Reactions to the news in the Yale singing community have been largely positive, although several students interviewed noted that some may have misunderstand the nature of the reforms.

“This is about equity,” said Folasade Kammen, a member of The New Blue who auditioned for both the Whims and Whiffs. “Whim and Whiffs do not offer the same levels of opportunity, and other facets of the decision — namely, the sharing of profits — help level that out. The idea that the groups have ‘gone coed’ isn’t really true, but there is now the opportunity for people anywhere on the gender spectrum to be in the group in which their voice best fits.”

Theoretically, the new gender reforms will allow female tenors to join the Whiffs and male altos to join the Whim, according to the Whim ’n Rhythm Business Manager and former Co-Editor-in-Chief of the Yale Daily News Magazine Gabriella Borter ’18 and Whiffenpoofs Music Director Kenyon Duncan ’19.

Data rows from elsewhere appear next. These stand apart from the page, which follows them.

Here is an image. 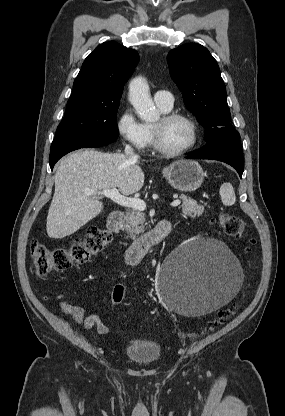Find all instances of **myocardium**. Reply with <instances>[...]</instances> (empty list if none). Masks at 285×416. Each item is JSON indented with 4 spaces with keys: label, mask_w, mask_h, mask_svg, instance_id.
I'll list each match as a JSON object with an SVG mask.
<instances>
[{
    "label": "myocardium",
    "mask_w": 285,
    "mask_h": 416,
    "mask_svg": "<svg viewBox=\"0 0 285 416\" xmlns=\"http://www.w3.org/2000/svg\"><path fill=\"white\" fill-rule=\"evenodd\" d=\"M175 119H181L187 122L191 128V133H192L190 144L181 150L174 151V150H169L165 148L160 142L158 130L155 127L151 126L152 142H153L154 149L157 152H159L161 155H164L167 157H179V156L188 154L196 147L198 143V139H199L198 126L196 122L189 115L179 113V112H172V111H165L161 115L162 122H170Z\"/></svg>",
    "instance_id": "1"
}]
</instances>
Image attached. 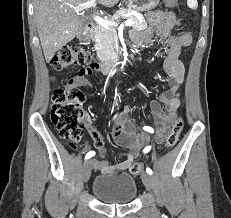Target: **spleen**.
Listing matches in <instances>:
<instances>
[{
	"mask_svg": "<svg viewBox=\"0 0 231 218\" xmlns=\"http://www.w3.org/2000/svg\"><path fill=\"white\" fill-rule=\"evenodd\" d=\"M187 5L191 9H197L198 2H197V0H187Z\"/></svg>",
	"mask_w": 231,
	"mask_h": 218,
	"instance_id": "spleen-1",
	"label": "spleen"
}]
</instances>
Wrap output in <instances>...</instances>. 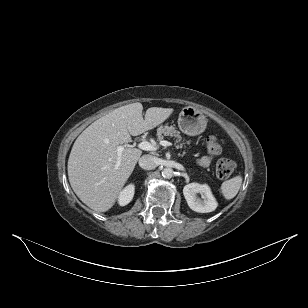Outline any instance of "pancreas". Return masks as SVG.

But Kammen noted that only a small contingent of women sing tenor or lower. Sophia Campoamor, a member of the Mixed Company, who this week auditioned for both the Whiffs and Whims, told the News that, by choosing not to change the musical configuration of the groups, the Whiffs will likely remain overwhelmingly male and Whim overwhelmingly female, meaning that senior a cappella will continue to be “a heavily gendered experience.”

Agreeing that gender inclusivity will only be achieved with ongoing discussion and mindfulness from the groups, some members of Yale a cappella groups said they believe the Whiffs and Whims’ decision is a step in the right direction.

“Whether trans, gender non-binary or gender non-conforming people will feel comfortable in such spaces merely by changing the description is not something I can speak on behalf of, but I am glad that opening the Whiffs and Whim to all genders creates space for those who do not identify as men or women to sing a cappella,” Campoamor said.

Noting that Mixed Company met for several hours to craft a group statement when the Whiffs and Whim invited the Yale community to send feedback on gender inclusivity, Campoamor told the News that the process of critiquing a senior a cappella group helped begin conversations about Mixed Company’s own relationship with gender and class.

Hale Jaeger, a member of the Yale Alley Cats, told the News that the Alley Cats have had three gender nonbinary members in the past 10 years and that he is glad to see other groups, “especially high-profile groups like Whim and the Whiffs,” making similar strides.

“The Whiffs’ decision definitely ​serves as a catalyst for a conversation that all of the single-gender groups ​should have about how they want to handle rush moving forward,” said John Auen, a member of the Baker’s Dozen. “I don’t think there is any one panacea — whether allowing all genders but remaining TTBB/SSAA, switching to SATB or some combination — but it’s something that members of underclassman groups​ need to discuss with each other as well as their alumni in the coming years.”

There are now only four all-male a cappella groups on campus — The Alley Cats, The Baker’s Dozen, the Society of Orpheus and Bacchus and the Spizzwinks — and three all-women groups, The New Blue, Proof of the Pudding and Something Extra.

Some of those groups have chosen to stay silent on the issue. Nick Massoud ’19, business manager of the Spizzwinks, declined to comment for this story. And one member of the Society of Orpheus and Bacchus noted that some singers feel it is not their place to comment on decisions by another group or fear that a public comment could affect their chances of getting into the Whiffs.

The Whiffenpoofs were established in 1909, while Whim ’n Rhythm was founded in 1981.